The civil injunctions present a more immediate constitutional issue: whether the government, regardless of the procedural protections it provides, can prevent gang members from associating with one another for lawful purposes. “If someone has been convicted of gang-related activities, the government has more ability to restrict these individuals’ freedom of association,” writes Erwin Chemerinsky, a constitutional law professor at Duke University Law School. “But it certainly cannot restrict others’ ability to associate with them. I think there is still a strong argument that [2712] is too broad. I think that the law could provide for an injunction to keep them from associating for gang-related activity, but not for other purposes.”

Bible takes the critique further, arguing that “it’s a short step towards defining political activity as subversive. Under our Constitution, being a member of an organization is not illegal. Criminal activity is illegal.”

Finally, 2712’s critics fault the bill’s distribution of social and law-enforcement programs, noting that the original $10 million earmark for social programs has been removed, while $3 million for law-enforcement programs remains intact.

The ACLU shares the concerns of 2712’s opponents, and in fact challenged a similar statute in California, ultimately losing its argument in that state’s Supreme Court. Local ACLU spokesperson Doug Honig says that the organization generally opposes databases “because they can be used to harass individuals who are not involved in criminal activity but have been involved with a gang in the past, [or] who have simply associated with someone involved in a gang or alleged to be involved in a gang.”

“The emphasis has to be on employment, education, and prevention programs that address why people join and stay in gangs involved in criminal activities,” he adds, “and on focusing law enforcement efforts per se on dealing with the commission of crimes.”
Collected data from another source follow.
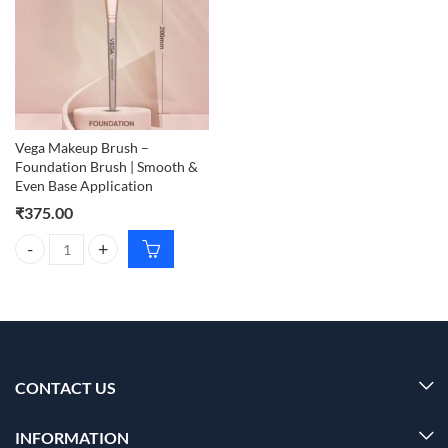
Vega Makeup Brush –
Foundation Brush | Smooth &
Even Base Application
₹
375.00
Vega Makeup Brush – Foundation Brush | Smooth & Even Base Applica
CONTACT US
INFORMATION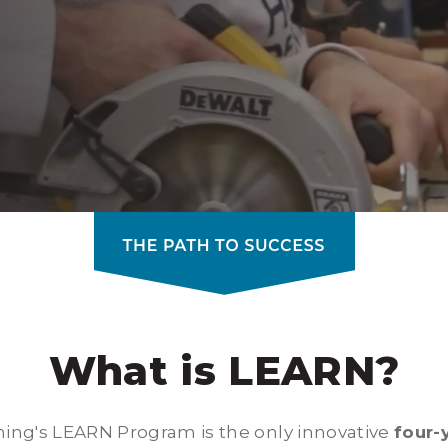
What is LEARN?
ning's LEARN Program is the only innovative
four-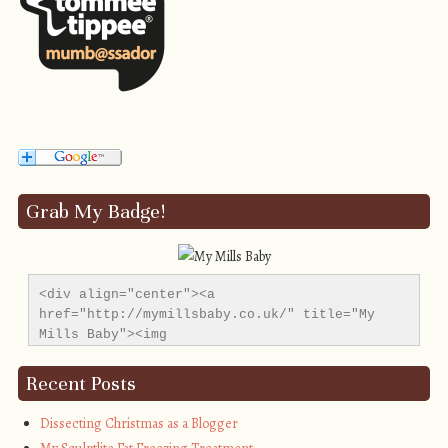
Grab My Badge!
<div align="center"><a 
href="http://mymillsbaby.co.uk/" title="My 
Mills Baby"><img 
src="http://i1311.photobucket.com/albums/s665/MyMil
alt="My Mills Baby" style="border:none;" />
Recent Posts
</a></div>
Dissecting Christmas as a Blogger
As for the injunctions, Honig says: “A provision that bars associating with other gang members certainly can interfere with First Amendment rights, and the ACLU does not support such provisions.” He adds that injunctions “can be applied in a discriminatory manner against members of certain groups; that’s ethnic profiling.” Should the bill pass, he says, the ACLU will be monitoring its application for unconstitutional practices.

Nevertheless, the bill’s proponents regularly credit the ACLU for the bill’s civil liberty protections, and point to the organization’s neutrality as evidence that those provisions are sufficient. “Having the ACLU folks working with us on the task force was wise,” said Rep. Ross at Wednesday’s hearing. “Trying to make this bill designed to go after criminal behavior and nothing else—I think that their voice helped us go that route.” Similarly, Kline noted his pride that the bill’s authors “took [the ACLU] seriously, to the point where they’re no longer against this bill.”

The ACLU’s neutrality rubs some of its allies the wrong way. “There’s good cop and there’s bad cop,” says one ACLU member who wished to remain anonymous because of professional contact with the organization. “Sometimes it feels like the ACLU is playing good cop all the time. Its members and other organizations rely on them to play bad cop on these issues. That’s why I pay them my dues every year.”